2019年8月12日

AIは投資の意味を本質的に変える



近年、AI(人工知能)を活用した投資信託に注目が集まっていたのですが、現実は厳しいようです。AIを活用した投資信託の運用成績がパッとしないという記事が出ていました。

AI投信、苦戦目立つ 「新局面」対応に課題(NIKKEI STYLE)

もちろん現在のAIはまだまだ黎明期ですから、今後の技術的発展によって投資で大いに活用できる時代が来るかもしれません。ただ、AIが投資で活躍できるほどの精度を持つような時代になれば、投資だけでなく世の中の仕組み自体が大きく変わるはずです。案外、そのことの方がAIと投資の関係という面ではインパクトが大きいのでは。AIの発達・普及は、運用技術のような些末な問題ではなく、それこそ「投資」という営みの意味を本質的に変えてしまうように感じます。

記事によると、AIを投資判断に活用して株式に投資する国内販売のアクティブ投信15本のうち、2019年6月末時点で設定から1年以上たった投信10本の騰落率はすべてマイナスだったそうです。しかもインデックスに対して大きくアンダーパフォームするなど不振が目立ちます。現在のAIでは、それこそトランプ米大統領のツイートで揺れるような「アナログ相場」に対応できなかったわけです。

ただ、これをもってAIが投資に役立たないと考えるのは早計でしょう。ようするに現在のAIの技術水準が低いだけかもしれないからです。もっとAIの性能が向上すれば、それこそ「アナログ相場」にも対応できるようになるかもしれません。そうなれば、やはりAIは投資判断で存在感を発揮できるはずです。そして、アクティブファンドのファンドマネージャーの仕事を大きく減ることになり、一部の人は仕事を奪われて失業するかもしれません。

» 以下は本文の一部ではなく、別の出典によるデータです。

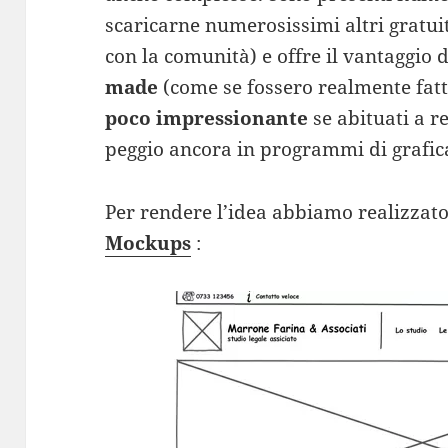
scaricarne numerosissimi altri gratui
con la comunità) e offre il vantaggio di
made
(come se fossero realmente fat
poco impressionante
se abituati a re
peggio ancora in programmi di grafi
Per rendere l’idea abbiamo realizza
Mockups
:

ここで考えなければならないのは、AIがアナログ相場にも対応できるほど発達した場合、仕事を奪われるのはファンドマネジャーだけなのかということです。そんなはずはありません。優れた投資判断ができるほどの性能を持ったAIが登場すれば、ほとんどの頭脳労働を代替できるようになるはずです。ここにAIの登場が従来の機械化とはまったく異なるインパクトを持っている理由があります。

従来、機械化・自動化というのは常に単純労働を代替する形で普及してきました。ところがAIの場合、人間の専売特許だと思われてきた頭脳労働を代替しようとしています。だからこそAIによって人間の職が奪われる懸念が盛んに話題となる。オックスフォード大学のマイケル・オズボーン博士は「雇用の未来」という論文で、AIの発達によって多くのホワイトカラー職が消滅し、雇用は一部のcreativityとsocial skillが必要なものに限られると指摘しています。creativityとsocial skillを持つ人は多額の報酬を得るようになるでしょう。一方、それ以外の人は失業するか、それこそ自動化投資を償却できないくらい生産性の低い(=低賃金)労働に従事するしかないかもしれません。

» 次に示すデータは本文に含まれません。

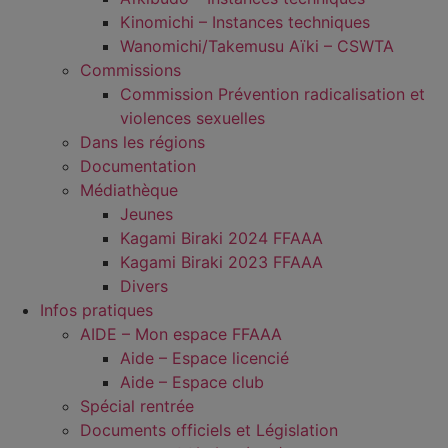
Kinomichi – Instances techniques
Wanomichi/Takemusu Aïki – CSWTA
Commissions
Commission Prévention radicalisation et
violences sexuelles
Dans les régions
Documentation
Médiathèque
Jeunes
Kagami Biraki 2024 FFAAA
Kagami Biraki 2023 FFAAA
Divers
Infos pratiques
AIDE – Mon espace FFAAA
Aide – Espace licencié
Aide – Espace club
Spécial rentrée
Documents officiels et Législation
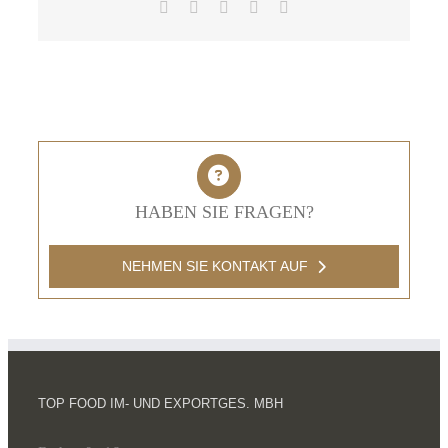
Facebook
X
LinkedIn
Pinterest
E-
Mail
HABEN SIE FRAGEN?
NEHMEN SIE KONTAKT AUF
TOP FOOD IM- UND EXPORTGES. MBH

これは、労働者が「クリエイティブな高収入労働者」と「非クリエイティブな低収入労働者・失業者」に分断される可能性があるということです。そして、こうした格差や分断をどうやって乗り越えるべきかが問われています。近年、ベーシックインカムの必要性などが真面目に議論されるようになったのは、この文脈からなのです。

こうしたことを考えると、AIの登場というのは投資にとって運用技術のよう些末な問題ではないはずです。もっと大きな意味を持っている。投資という営みの意味を本質的に変えてしまう可能性があります。未来の社会で起こる格差や分断を乗り越える、つまり「クリエイティブな高収入労働者とロボットやAIが生み出す利潤吸い上げる企業」から「非クリエイティブな低収入労働者・失業者」に利潤を移転する手段としての株式投資です。そして、こうした考え方は既に専門家の間でも真剣に論議されています。そのことは以前にこのブログでも紹介しました。

ロボットやAIの普及がもたらすのは社会の二極化ではなく三極化―格差是正のために資本(=株式)の社会的所有が重要になる

まだまだ投資にはあまり役に立たないAIだけれども、もっと本質的なところでAI登場の意味を考えることが必要でしょう。